Unlike traditional film releases, where a cushy profit margin after production and marketing costs is the measure of success, streamers are playing for something different. Just as the peak TV era has blurred the line between TV and cinema, a move deeper into the era of streaming means success can no longer be judged based on ratings or box office grosses.

The new goal? “Get as much data, as many subscribers as you possibly can,” Schaeffler said.

Smart analysis of viewers’ preferences and habits will help executives make good decisions about which content — whether made in-house or bought at festivals — will land on the platform to an eager audience, he said.

What remains unclear is whether streamers will cultivate a big enough appetite to prop up future festival markets, should theatrical distributors retreat.

“Bad Education” topped IndieWire’s list of hottest sales titles ahead of TIFF. Other acquisitions of that stature included Fox Searchlight picking up North American rights to Armando Iannuci’s “The Personal History of David Copperfield” two weeks ahead of its TIFF premiere and Sony Pictures Classics’s acquisition of “The Burnt Orange Heresy,” starring Claes Bang, Elizabeth Debicki, Mick Jagger, and Donald Sutherland.

That means there won’t be many mid-range films out of TIFF feeding theaters. Amazon picked up Darius Marder’s hearing-loss drama “Sound of Metal,” but that’s set only for a limited theatrical release.
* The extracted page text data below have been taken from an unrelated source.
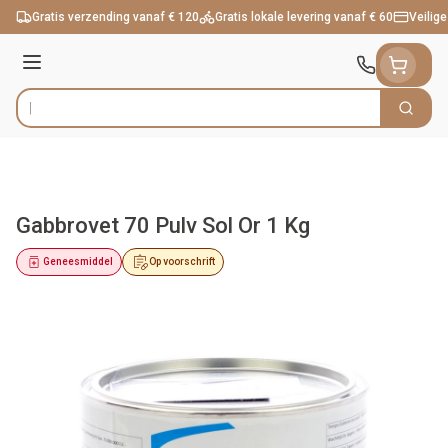
Ga naar de inhoud
Gratis verzending vanaf € 120
Gratis lokale levering vanaf € 60
Veilige
Menu
Zoek
Product, merk, categorie...
Gabbrovet 70 Pulv Sol Or 1 Kg
Geneesmiddel
Op voorschrift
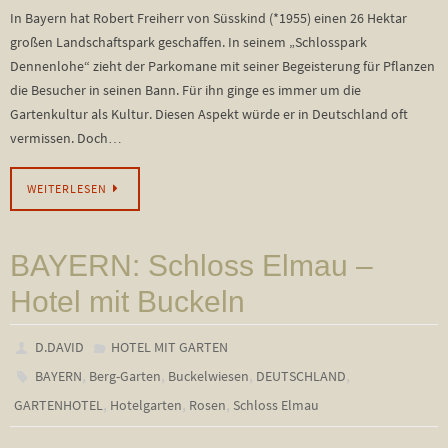
In Bayern hat Robert Freiherr von Süsskind (*1955) einen 26 Hektar
großen Landschaftspark geschaffen. In seinem „Schlosspark
Dennenlohe“ zieht der Parkomane mit seiner Begeisterung für Pflanzen
die Besucher in seinen Bann. Für ihn ginge es immer um die
Gartenkultur als Kultur. Diesen Aspekt würde er in Deutschland oft
vermissen. Doch…
WEITERLESEN
BAYERN: Schloss Elmau –
Hotel mit Buckeln
D.DAVID
HOTEL MIT GARTEN
,
,
,
,
BAYERN
Berg-Garten
Buckelwiesen
DEUTSCHLAND
,
,
,
GARTENHOTEL
Hotelgarten
Rosen
Schloss Elmau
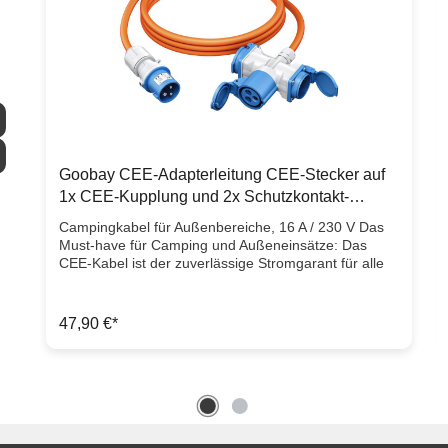
Goobay CEE-Adapterleitung CEE-Stecker auf
1x CEE-Kupplung und 2x Schutzkontakt-
Kupplung 10m 16A 230V
Campingkabel für Außenbereiche, 16 A / 230 V Das
Must-have für Camping und Außeneinsätze: Das
CEE-Kabel ist der zuverlässige Stromgarant für alle
r
elektrischen Funktionen im Wohnmobil, Caravan oder
auch auf Baustellen. Sicher angeschlossen ans 230-
V-Netz auf dem Campingplatz, wird jede Outdoor-
47,90 €*
Tour zum entspannten Energie-Erlebnis. Volle Power,
voller Komfort. Das elementare Camping-Zubehör:
CEE-Adapter mit Kombisteckdose für den Anschluss
von Wohnmobil, Wohnwagen oder Caravan ans
Stromnetz auf dem Campingplatz.Mit der
Winkelkupplung lassen sich komfortabel zwei
zusätzliche Geräte mit Schutzkontakt von außen am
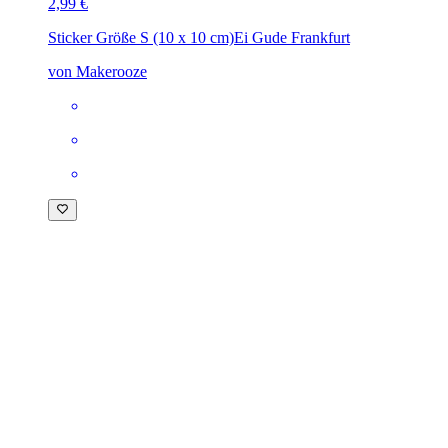
2,99 €
Sticker Größe S (10 x 10 cm)
Ei Gude Frankfurt
von Makerooze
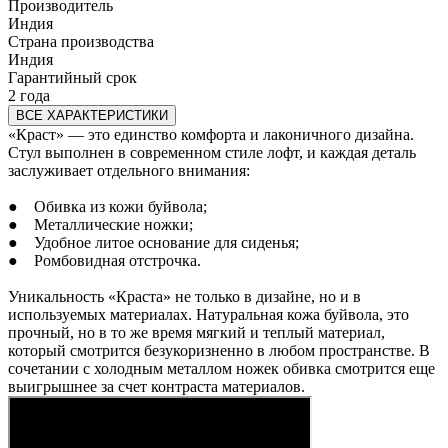
Производитель
Индия
Страна производства
Индия
Гарантийный срок
2 года
ВСЕ ХАРАКТЕРИСТИКИ
«Краст» — это единство комфорта и лаконичного дизайна.
Стул выполнен в современном стиле лофт, и каждая деталь
заслуживает отдельного внимания:
● Обивка из кожи буйвола;
● Металлические ножки;
● Удобное литое основание для сиденья;
● Ромбовидная отстрочка.
Уникальность «Краста» не только в дизайне, но и в
используемых материалах. Натуральная кожа буйвола, это
прочный, но в то же время мягкий и теплый материал,
который смотрится безукоризненно в любом пространстве. В
сочетании с холодным металлом ножек обивка смотрится еще
выигрышнее за счет контраста материалов.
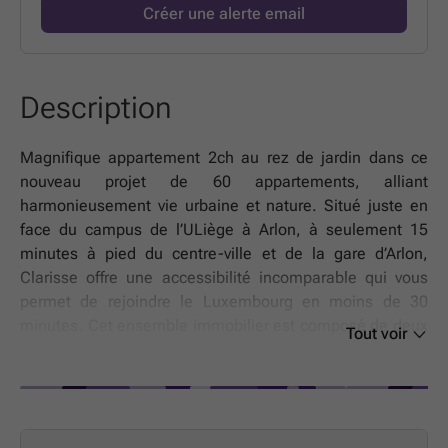
Créer une alerte email
Description
Magnifique appartement 2ch au rez de jardin dans ce
nouveau projet de 60 appartements, alliant
harmonieusement vie urbaine et nature. Situé juste en
face du campus de l’ULiège à Arlon, à seulement 15
minutes à pied du centre-ville et de la gare d’Arlon,
Clarisse offre une accessibilité incomparable qui vous
permet de rejoindre le Luxembourg en moins de 30
minutes. Cet ensemble immobilier est composé de deux
Tout voir
immeubles à l’architecture moderne et intemporelle
abritant 24 et 36 appartements. Les abords végétalisés
offrent un cadre de vie serein et verdoyant. Chaque
logement a été pensé pour prolonger votre espace de vie
vers l'extérieur. Profitez d'un balcon ou d'une terrasse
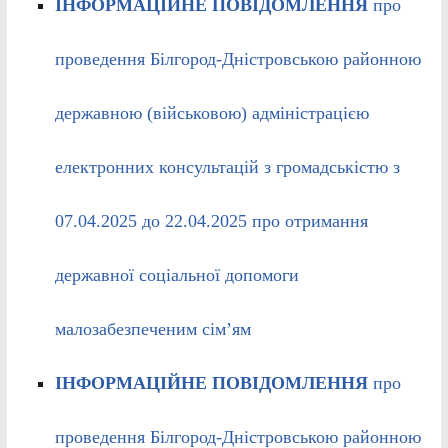
ІНФОРМАЦІЙНЕ ПОВІДОМЛЕННЯ
про
проведення Білгород-Дністровською районною
державною (військовою) адміністрацією
електронних консультацій з громадськістю з
07.04.2025 до 22.04.2025 про отримання
державної соціальної допомоги
малозабезпеченим сім’ям
ІНФОРМАЦІЙНЕ ПОВІДОМЛЕННЯ
про
проведення Білгород-Дністровською районною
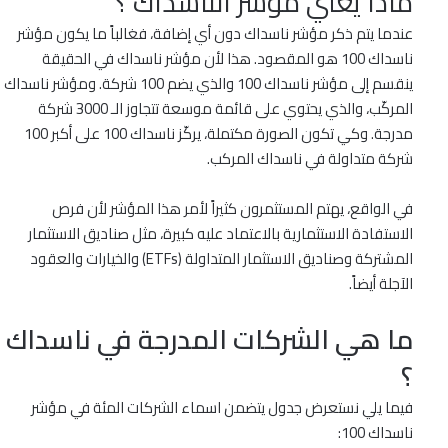
ماذا يعني مؤشر الناسداك ؟
عندما يتم ذكر مؤشر ناسداك دون أي إضافة، فغالباً ما يكون مؤشر
ناسداك 100 هو المقصود. هذا لأن مؤشر ناسداك في الحقيقة
ينقسم إلى مؤشر ناسداك 100 والذي يضم 100 شركة. ومؤشر ناسداك
المركّب، والذي يحتوي على قائمة موسعة تتجاوز الـ 3000 شركة
مدرجة. وكي تكون الصورة مكتملة، يركّز ناسداك 100 على أكبر 100
شركة متداولة في ناسداك المركب.
في الواقع، يهتم المستثمرون كثيراً لأمر هذا المؤشر لأن فرص
الاستفادة الاستثمارية بالاعتماد عليه كبيرة، مثل صناديق الاستثمار
المشتركة وصناديق الاستثمار المتداولة (ETFs) والخيارات والعقود
الآجلة أيضاً.
ما هي الشركات المدرجة في ناسداك
؟
فيما يلي نستعرض جدول يتضمن اسماء الشركات المئة في مؤشر
ناسداك 100:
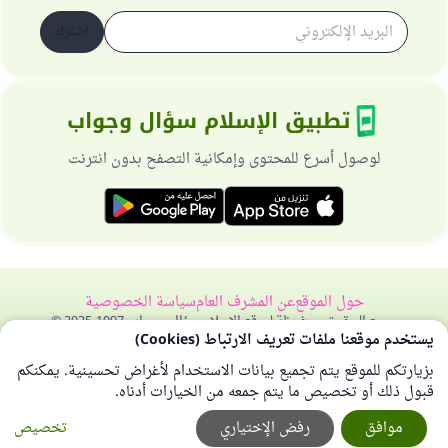
اشترك
تطبيق الإسلام سؤال وجواب
لوصول أسرع للمحتوى وإمكانية التصفح بدون انترنت
حول الموقع
عن المشرف العام
سياسة الخصوصية
جميع الحقوق محفوظة لموقع الإسلام سؤال وجواب 1997-2025 ©
يستخدم موقعنا ملفات تعريف الارتباط (Cookies)
بزيارتكم للموقع يتم تجميع بيانات الاستخدام لأغراض تحسينية. يمكنكم
قبول ذلك أو تخصيص ما يتم جمعه من الخيارات أدناه.
موافق
رفض الإختياري
تخصيص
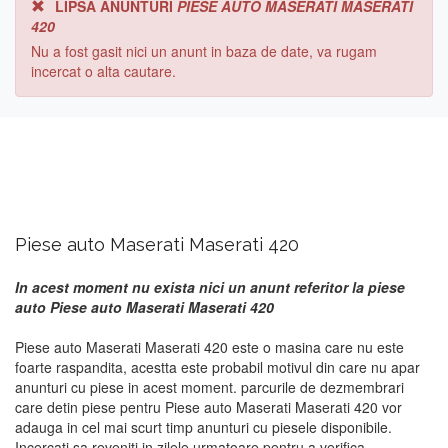
LIPSA ANUNTURI
PIESE AUTO MASERATI MASERATI
420
Nu a fost gasit nici un anunt in baza de date, va rugam
incercat o alta cautare.
Piese auto Maserati Maserati 420
In acest moment nu exista nici un anunt referitor la piese
auto Piese auto Maserati Maserati 420
Piese auto Maserati Maserati 420 este o masina care nu este
foarte raspandita, acestta este probabil motivul din care nu apar
anunturi cu piese in acest moment. parcurile de dezmembrari
care detin piese pentru Piese auto Maserati Maserati 420 vor
adauga in cel mai scurt timp anunturi cu piesele disponibile.
Incercati sa reveniti in zilele urmatoare pentru a verifica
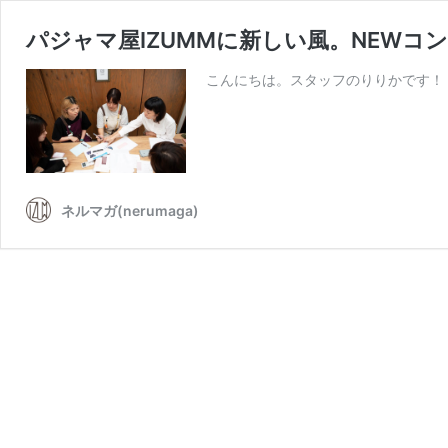
パジャマ屋IZUMMに新しい風。NEW
こんにちは。スタッフのりりかです！ 普
ネルマガ(nerumaga)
The Bryce Dallas Howard documentary “Dads,” which offers a lighthearted look at modern fatherhood, is heading to Apple TV+ after the tech company acquired it at TIFF. (Apple requires worldwide rights.)

Netflix has retreated from the festival market as it ramps up original production. It bought the Spanish-language “The Platform,” a TIFF Midnight Madness sci-fi title.

With plenty of original, high-quality content being the mandate for any successful streaming platform, the question that remains is what role theatrical releases will play in achieving that primary goal.